The thing's getting on my nerves."
"It's getting on the nerves uh them that own 'em a heap worse,"
Gene told him grimly, and piled more wood on the fire; for the
cold bit through even the thick walls of the cabin when the
flames in the fireplace died, and the door hinges were crusted
deep with ice. "There's going to be the biggest loss this range
has ever known."
"It's the owners' fault," snapped Thurston, whose nerves were in
that irritable state which calls loudly for a vent of some sort.
Even argument with Gene, fruitless though it perforce must be,
would be a relief. "It's their own fault. I don't pity them
any--why don't they take care of their stock? If I owned cattle,
do you think I'd sit in the house and watch them starve through
the winter?"
"What if yuh owned more than yuh could feed? It'd be a case uh
have-to then. There's fifty thousand Lazy Eight cattle walking
the range somewhere today. How the dickens is old Hank going to
feed them fifty thousand? or five thousand? It takes every spear
uh hay he's got to feed his calves."
"He could buy hay," Thurston persisted.
"Buy hay for fifty thousand cattle? Where would he get it? Say,
Bud, I guess yuh don't realize that's some cattle. All ails you
is, yuh don't savvy the size uh the thing. I'll bet yuh there
won't be less than three hundred thousand head cross this river
before spring."
"Some of them belong in Canada--you said so yourself."

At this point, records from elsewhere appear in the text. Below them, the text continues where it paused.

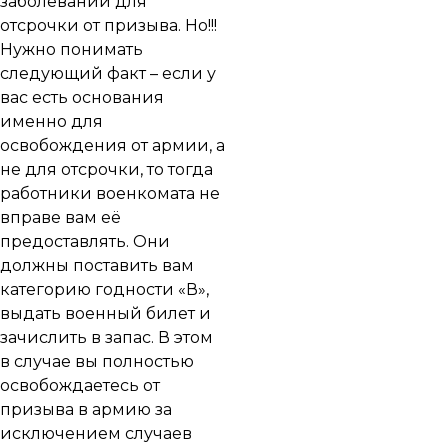
заболеваний для
отсрочки от призыва
. Но!!!
Нужно понимать
следующий факт – если у
вас есть основания
именно для
освобождения от армии, а
не для отсрочки, то тогда
работники военкомата не
вправе вам её
предоставлять. Они
должны поставить вам
категорию годности «В»
,
выдать военный билет и
зачислить в запас. В этом
в случае вы полностью
освобождаетесь от
призыва в армию за
исключением случаев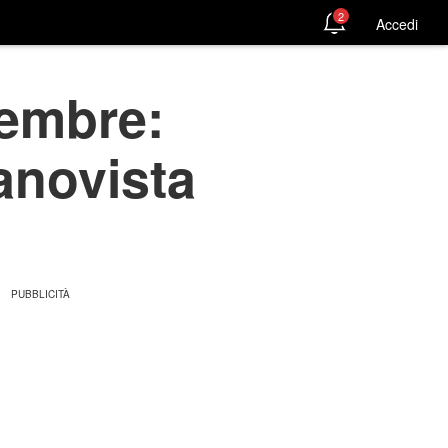
2
Accedi
vembre:
anovista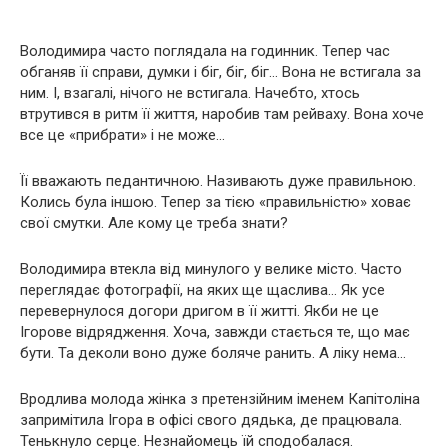
Володимира часто поглядала на годинник. Тепер час
обганяв її справи, думки і біг, біг, біг… Вона не встигала за
ним. І, взагалі, нічого не встигала. Начебто, хтось
втрутився в ритм її життя, наробив там рейваху. Вона хоче
все це «прибрати» і не може…
Її вважають педантичною. Називають дуже правильною.
Колись була іншою. Тепер за тією «правильністю» ховає
свої смутки. Але кому це треба знати?
Володимира втекла від минулого у велике місто. Часто
переглядає фотографії, на яких ще щаслива… Як усе
перевернулося догори дригом в її житті. Якби не це
Ігорове відрядження. Хоча, завжди стається те, що має
бути. Та деколи воно дуже боляче paнить. А ліку нема…
Вродлива молода жінка з претензійним іменем Капітоліна
запримітила Ігора в офісі свого дядька, де працювала.
Тенькнуло серце. Незнайомець їй сподобалася.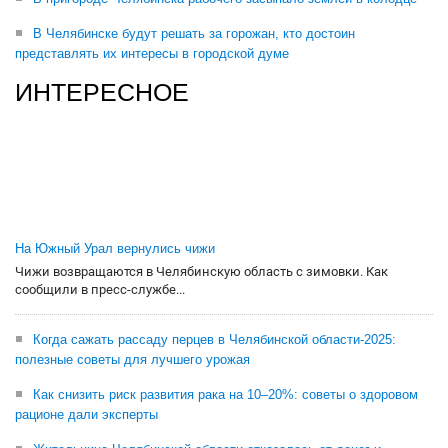
В Челябинске будут решать за горожан, кто достоин
представлять их интересы в городской думе
ИНТЕРЕСНОЕ
На Южный Урал вернулись чижи
Чижи возвращаются в Челябинскую область с зимовки. Как
сообщили в пресс-службе...
Когда сажать рассаду перцев в Челябинской области-2025:
полезные советы для лучшего урожая
Как снизить риск развития рака на 10–20%: советы о здоровом
рационе дали эксперты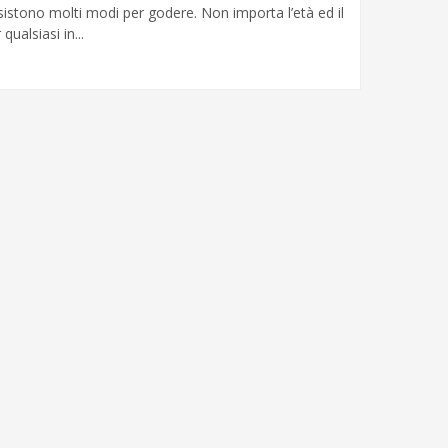
esistono molti modi per godere. Non importa l’età ed il
qualsiasi in...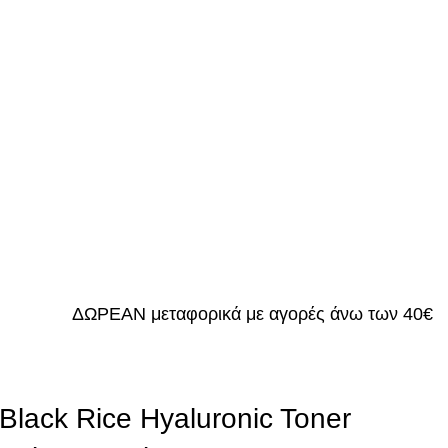
ΔΩΡΕΑΝ μεταφορικά με αγορές άνω των 40€
Black Rice Hyaluronic Toner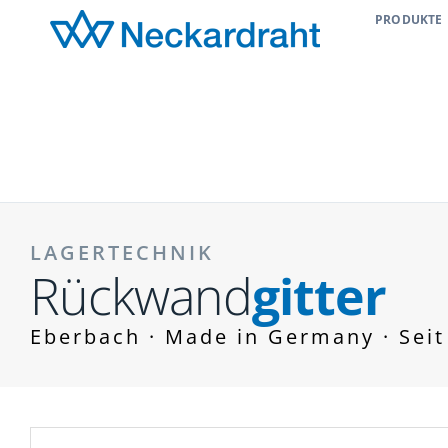
PRODUKTE
LAGERTECHNIK
Rückwand
gitter
Eberbach · Made in Germany · Seit 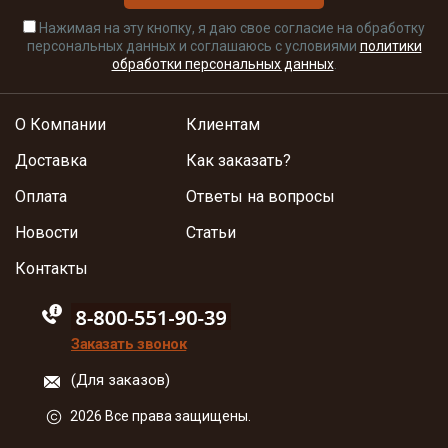
Нажимая на эту кнопку, я даю свое согласие на обработку
персональных данных и соглашаюсь с условиями
политики
обработки персональных данных
.
О Компании
Клиентам
Доставка
Как заказать?
Оплата
Ответы на вопросы
Новости
Статьи
Контакты
88005555550
Заказать звонок
(Для заказов)
2026 Все права защищены.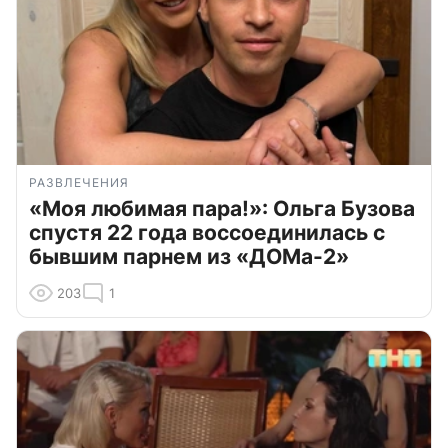
РАЗВЛЕЧЕНИЯ
«Моя любимая пара!»: Ольга Бузова
спустя 22 года воссоединилась с
бывшим парнем из «ДОМа-2»
203
1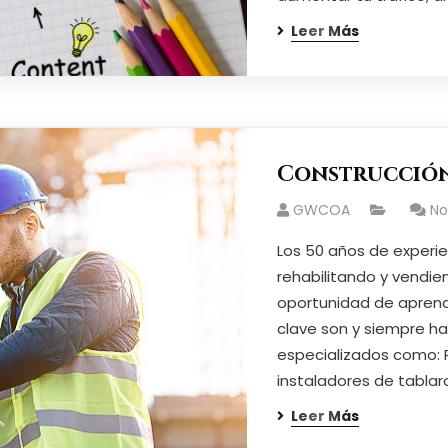
Leer Más
Construcción
GWCOA
N
Los 50 años de exper
rehabilitando y vendie
oportunidad de aprende
clave son y siempre ha
especializados como: Pl
instaladores de tablar
Leer Más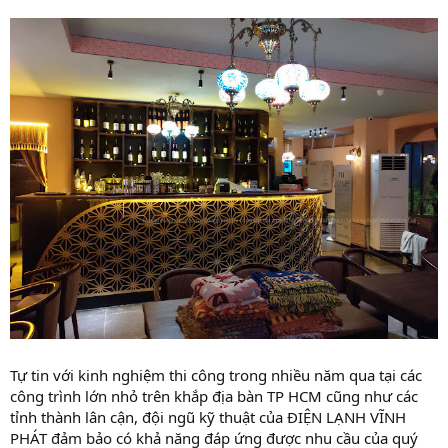
Tự tin với kinh nghiệm thi công trong nhiều năm qua tại các
công trình lớn nhỏ trên khắp địa bàn TP HCM cũng như các
tỉnh thành lân cận, đội ngũ kỹ thuật của ĐIỆN LẠNH VĨNH
PHÁT đảm bảo có khả năng đáp ứng được nhu cầu của quý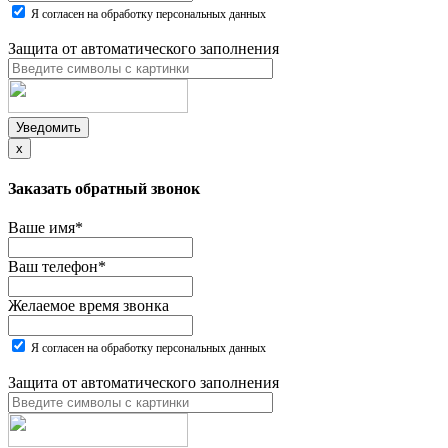
Я согласен на обработку персональных данных
Защита от автоматического заполнения
Уведомить
x
Заказать обратный звонок
Ваше имя
*
Ваш телефон
*
Желаемое время звонка
Я согласен на обработку персональных данных
Защита от автоматического заполнения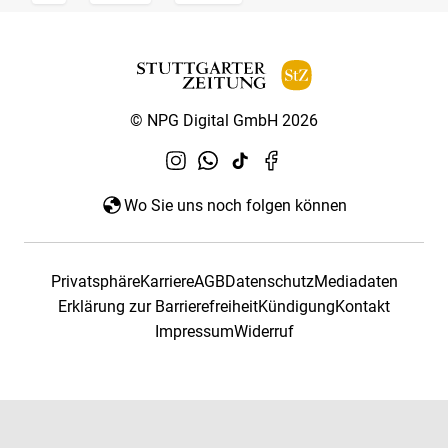
© NPG Digital GmbH 2026
Wo Sie uns noch folgen können
Privatsphäre
Karriere
AGB
Datenschutz
Mediadaten
Erklärung zur Barrierefreiheit
Kündigung
Kontakt
Impressum
Widerruf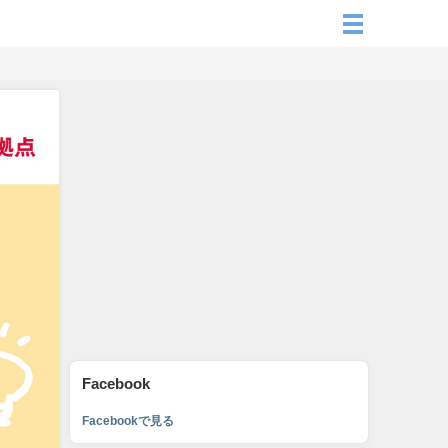
Facebook
Facebookで見る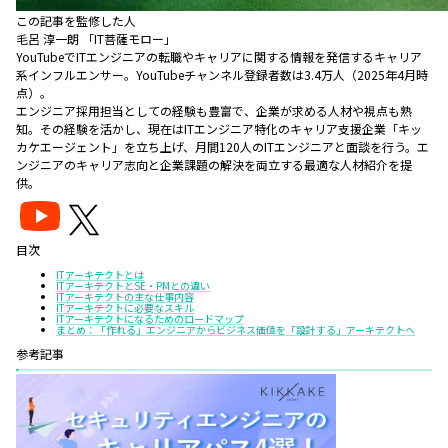
この記事を監修した人
毛呂 淳一朗 「IT菩薩モロー」
YouTubeでITエンジニアの転職やキャリアに関する情報を発信するキャリア
系インフルエンサー。YouTubeチャンネル登録者数は3.4万人（2025年4月時
点）。
エンジニア採用担当としての経験も豊富で、企業が求める人材や視点も熟
知。その経験を活かし、現在はITエンジニア特化のキャリア支援企業「キッ
カケエージェント」を立ち上げ、月間120人のITエンジニアと面談を行う。エ
ンジニアのキャリア志向と企業課題の解決を両立する最適な人材紹介を提
供。
目次
ITアーキテクトとは
ITアーキテクトとSE・PMとの違い
ITアーキテクトの主な仕事内容
ITアーキテクトに必要なスキル
ITアーキテクトになるためのロードマップ
まとめ：「作れる」エンジニアからビジネス価値を「設計する」アーキテクトへ
参考記事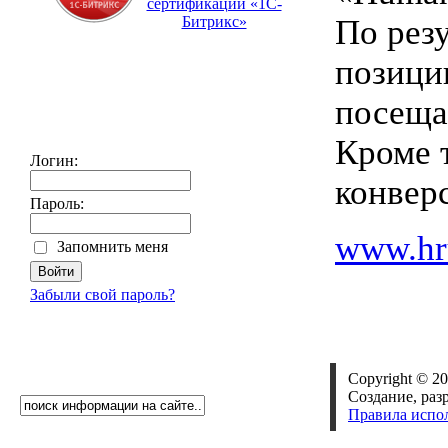
сертификации «1С-
По рез
Битрикс»
позици
посеща
Кроме 
Логин:
конвер
Пароль:
www.hr
Запомнить меня
Забыли свой пароль?
Copyright © 20
Создание, раз
Правила испо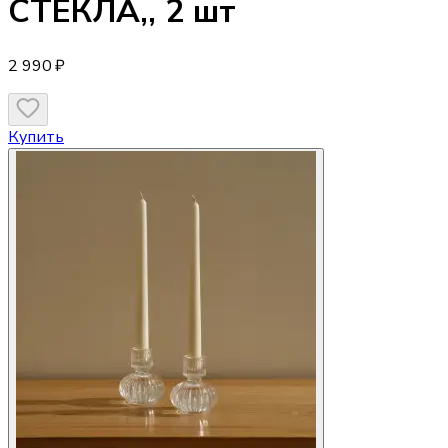
СТЕКЛА,, 2 шт
2 990 ₽
Купить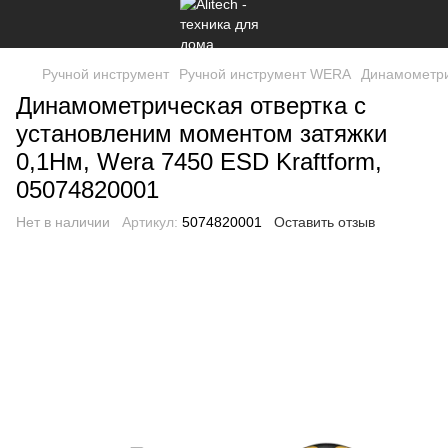
Ручной инструмент
Ручной инструмент WERA
Динамометри
Динамометрическая отвертка с
установленим моментом затяжки
0,1Нм, Wera 7450 ESD Kraftform,
05074820001
Нет в наличии
Артикул:
5074820001
Оставить отзыв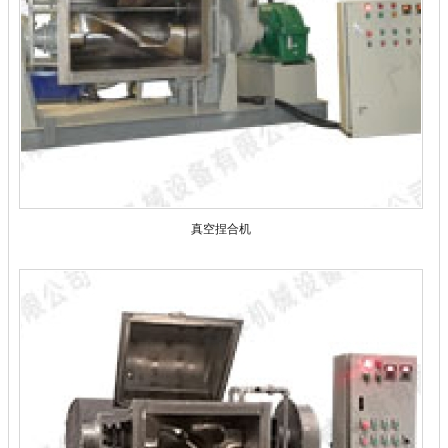
真空捏合机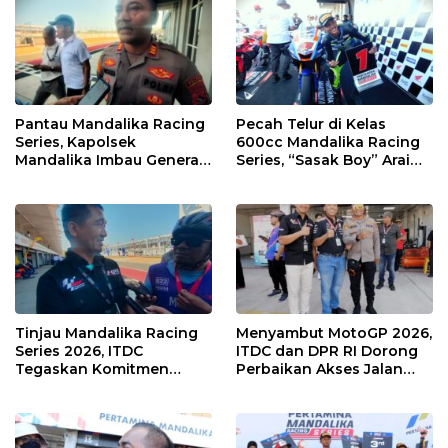
Pantau Mandalika Racing
Pecah Telur di Kelas
Series, Kapolsek
600cc Mandalika Racing
Mandalika Imbau Generasi
Series, “Sasak Boy” Arai
Muda Salurkan Hobi di
Agaska Ungkap Kunci
Sirkuit, Bukan Jalan Raya
Kemenangan
Tinjau Mandalika Racing
Menyambut MotoGP 2026,
Series 2026, ITDC
ITDC dan DPR RI Dorong
Tegaskan Komitmen
Perbaikan Akses Jalan
Kolaborasi dan Genjot
Hingga Pelibatan UMKM
Dampak Ekonomi
di KEK Mandalika
Kawasan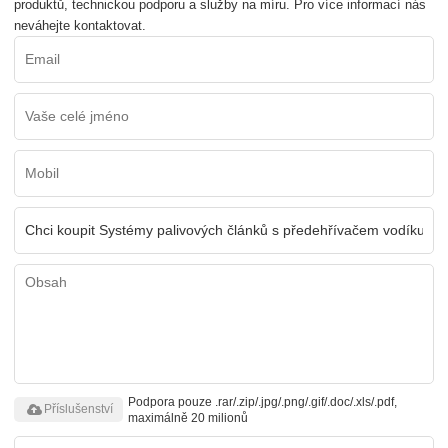
produktů, technickou podporu a služby na míru. Pro více informací nás
neváhejte kontaktovat.
Podpora pouze .rar/.zip/.jpg/.png/.gif/.doc/.xls/.pdf,
Příslušenství
maximálně 20 milionů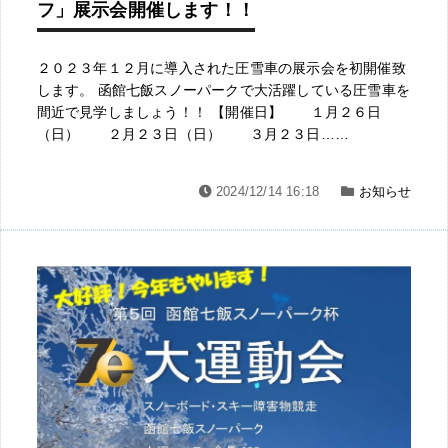
フ」展示会開催します！！
２０２３年１２月に導入された圧雪車の展示会を初開催致
します。 函館七飯スノーパークで大活躍している圧雪車を
間近で見学しましょう！！ 【開催日】 １月２６日
（日） ２月２３日（日） ３月２３日……
2024/12/14 16:18
お知らせ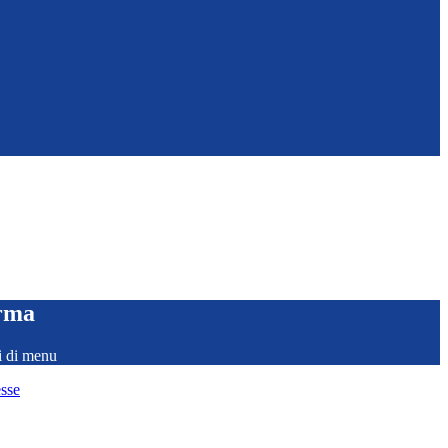
orma
i di menu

"I know it, but look at all the country south of us: all the
other cow States. Why, Bud, when yuh talk about feeding every
critter that runs the range, you're plumb foolish."
"Anyway, it's a damnable pity !" Thurston asserted petulantly.
"Sure it is. The grass is there, but it's under fourteen inches
uh snow right now, and more coming; they say it's twelve feet
deep up in the mountains. You'll see some great old times in
the spring, Bud, if yuh stay. You will, won't yuh?"
Thurston laughed shortly. "I suppose it's safe to say I will,"
he answered. "I ought to have gone last fall, but I didn't. It
will probably be the same thing over again; I ought to go in the
spring, but I won't."
"You bet you won't. Talk about big roundups! what yuh seen last
spring wasn't a commencement. Every hoof that crosses this
river and lives till spring will have to be rounded up and
brought back again. They'll be scattered clean down to the
Yellowstone, and every Northern outfit has got to go down and
help work the range from there back. I tell yuh, Bud, yuh want
to lay in a car-load uh films and throw away all them little,
jerk-water snap-shots yuh got. There's going to be roundups
like these old Panhandle rannies tell about, when the green
grass comes." Gene, thinking blissfully of the tented life,
sprawled his long legs toward the snapping blaze and crooned
dreamily, while without the blizzard raged more fiercely, a
verse from an old camp song:
"Out on the roundup, boys, I tell yuh what yuh get
Little chunk uh bread and a little chunk uh meat;
Little black coffee, boys, chuck full uh alkali,
Dust in your throat, boys, and gravel in your eye!
So polish up your saddles, oil your slickers and your guns,
For we're bound for Lonesome Prairie when the green grass comes."